** Work to complete **
Report each line from the data below that holds the word "António".

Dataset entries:
+ + +

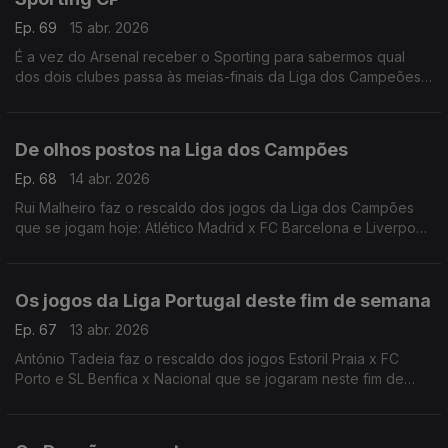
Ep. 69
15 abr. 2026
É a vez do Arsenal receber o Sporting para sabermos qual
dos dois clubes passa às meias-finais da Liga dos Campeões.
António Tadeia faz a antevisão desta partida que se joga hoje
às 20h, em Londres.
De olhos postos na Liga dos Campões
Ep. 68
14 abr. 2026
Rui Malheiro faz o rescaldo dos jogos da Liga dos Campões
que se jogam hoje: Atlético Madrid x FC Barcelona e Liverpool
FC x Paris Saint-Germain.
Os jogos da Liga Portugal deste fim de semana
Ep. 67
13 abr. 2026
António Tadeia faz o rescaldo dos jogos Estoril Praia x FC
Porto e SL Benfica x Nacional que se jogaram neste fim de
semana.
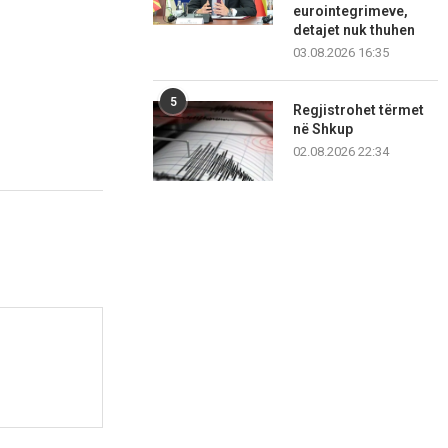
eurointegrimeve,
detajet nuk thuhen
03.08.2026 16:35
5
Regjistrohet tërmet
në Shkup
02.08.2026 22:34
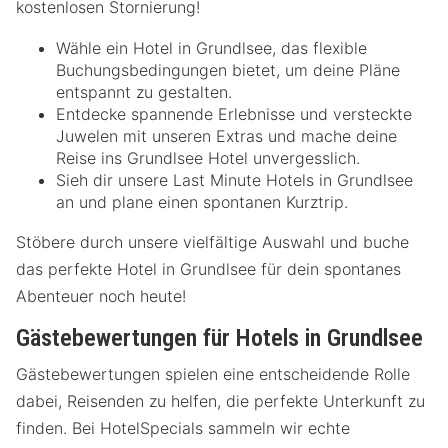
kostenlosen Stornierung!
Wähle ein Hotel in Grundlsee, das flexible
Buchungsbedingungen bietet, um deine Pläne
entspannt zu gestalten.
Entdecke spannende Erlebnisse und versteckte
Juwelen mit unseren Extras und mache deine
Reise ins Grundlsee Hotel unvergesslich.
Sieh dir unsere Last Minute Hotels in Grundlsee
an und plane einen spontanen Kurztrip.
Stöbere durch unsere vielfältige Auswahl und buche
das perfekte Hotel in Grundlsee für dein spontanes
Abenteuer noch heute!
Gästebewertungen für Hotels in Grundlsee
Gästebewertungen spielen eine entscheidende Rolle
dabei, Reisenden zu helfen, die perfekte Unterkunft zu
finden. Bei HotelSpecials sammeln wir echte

+ + +

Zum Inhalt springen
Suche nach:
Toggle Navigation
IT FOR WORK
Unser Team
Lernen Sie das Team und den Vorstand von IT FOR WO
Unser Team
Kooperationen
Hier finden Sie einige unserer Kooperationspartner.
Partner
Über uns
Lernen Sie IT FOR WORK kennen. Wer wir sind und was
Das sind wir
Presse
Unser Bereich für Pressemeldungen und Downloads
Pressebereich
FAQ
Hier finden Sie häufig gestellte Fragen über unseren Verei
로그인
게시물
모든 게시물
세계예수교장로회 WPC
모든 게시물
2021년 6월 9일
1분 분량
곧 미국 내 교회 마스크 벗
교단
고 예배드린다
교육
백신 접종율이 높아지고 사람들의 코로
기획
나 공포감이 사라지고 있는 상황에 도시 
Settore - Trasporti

+ + +

** Output of the task **
António Tadeia faz a antevisão desta partida que se joga hoje
António Tadeia faz o rescaldo dos jogos Estoril Praia x FC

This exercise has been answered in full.